The Daily News ran a weird op-ed today by two Competitive Enterprise Institute scholars, F. Vincent Vernuccio and Adam Michel. In the piece, the authors assert that “all around the nation, orchestras … are going silent, crushed by inflexible union contracts that … limit managers’ ability to make decisions.”
Here’s the example with which the authors lead:
Take the case of the beleaguered New York City Opera, whose financial woes have led to a recent announcement that it would be forced to take unpopular austerity measures. In an effort to keep the music alive, City Opera aims to find a cheaper space than the David H. Koch Theater, where it pays $4.5 million a year, and reduce its 48-member staff.
That’s the kind of union intransigence that has threatened school reform ….
Not so fast. Last month, Local 802 of the American Federation of Musicians and the American Guild of Musical Artists issued a symbolic vote of no confidence in City Opera’s director, George Steel.
Guild Executive Director Alan Gordon went so far as to say he would rather not have a City Opera than give in to the cuts. “In that form, City Opera doesn’t deserve to exist, and if you can’t run City Opera as the people’s opera, then someone who can should take over,” he told The New York Times.
So when the City Opera this month announced a new schedule that would allow it to keep performing around the city, the union responded with protests and litigation. It has gone so far as to ask state Attorney General Eric Schneiderman to keep the City Opera from moving, alleging that it “has breached its fiduciary duty.”
Um, no.
Sure, it’s probably true that the City Opera unions have done something bad, sometime, contributing to the opera’s woes (although it’s not in the article).

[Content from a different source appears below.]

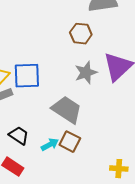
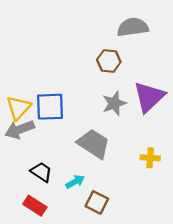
brown square: (70, 142) -> (97, 202), moved
yellow cross: (119, 169) -> (150, 158), moved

But anyone who has been following this local story knows that blame for the opera’s current “beleaguered” status lies squarely with the opera’s management and board.

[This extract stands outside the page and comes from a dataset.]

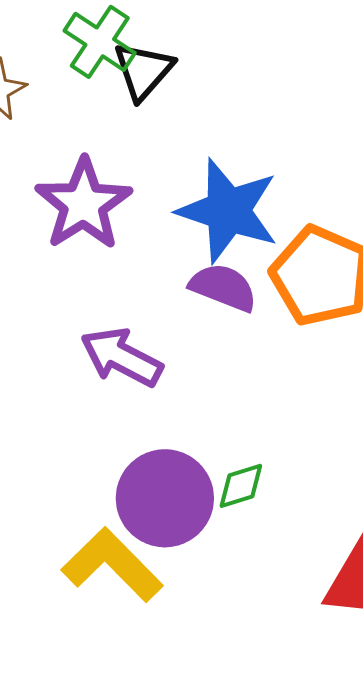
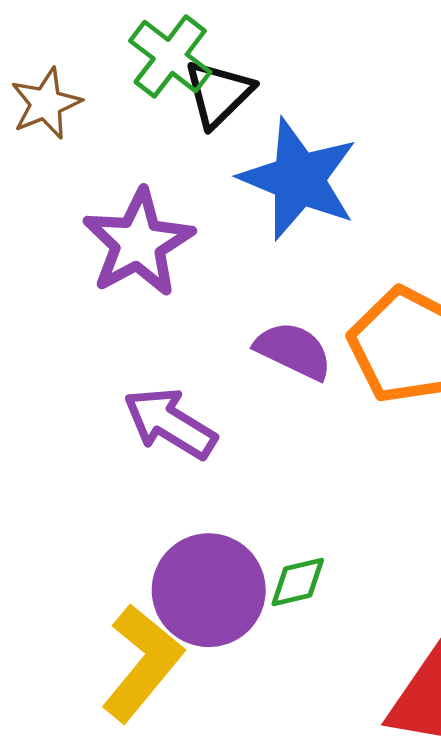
blue star: (228, 211) -> (299, 179), moved
yellow L-shape: (112, 565) -> (142, 663), turned 80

City Opera is homeless and almost schedule-less now because four years ago, its board hired a parody of a parody of a European to rake in the big bucks to spice things up.
Gerard Mortier closed the opera for a year to do a massive renovation, meaning that the company lost operating revenue and took on the risk that subscribers would find something else to do.
Mortier also needed to massively ramp up the operating budget for his fancy-artiste productions, in contrast to City Opera’s old business model, which was fewer-frills standbys like Don Giovanni. That meant using long-term endowment funds until the bucks started to roll in.
What happened? Mortier couldn’t raise the money for his vision, and, well, he quit in a huff. Whose fault was that?
Not Mortier’s (for thinking, also, that he could run City Opera largely from Paris). It was the donors’ fault, of course. As Mortier said to the Times:
But it was a miscalculation to think that when I came, there would suddenly be enormous fund-raising. … People in New York don’t know my name, they don’t know me. I don’t know if that’s my fault or their fault. I think it’s their fault. I don’t want to be pretentious, but in some things I know what I am worth. But you know, that’s New York. It’s a world city, and at the same time it’s provincial.
So now the opera, to save face with the little money it has left, is going to put on a traveling show of sorts in cheaper venues throughout the city.
Is this a good idea? Not really. New York’s traditional — provincial, I guess — opera lovers are accustomed to going to Lincoln Center.
Where does the union fit in to all this?
As Vernuccio and Michel note, it voted no confidence in current management. In that, most of the old City Opera’s fans are probably in agreement.
And, as the authors also note, the union has filed a complaint with state AG Eric Schneiderman, noting that two major donors to the opera had intended for their money to support operations at Lincoln Center and nowhere else.
Indeed, the donors’ direction was that their money was “exclusively for the benefit of the constituent companies of Lincoln Center,” they said in their certificate of incorporation decades ago.
Donor intent is important — and it seems that there’s at least a reasonable question here.
To recap: barring some new extra-textual revelation, this debacle is management’s fault, not the union’s fault. It’s an important distinction.
In the public sector, too, state and local woes are management’s fault, not unions’ fault. In many cases — though not, apparently, this one — management woes have to do with union power, but in those cases, too, it is the fault of management for giving unions too much power in the first place.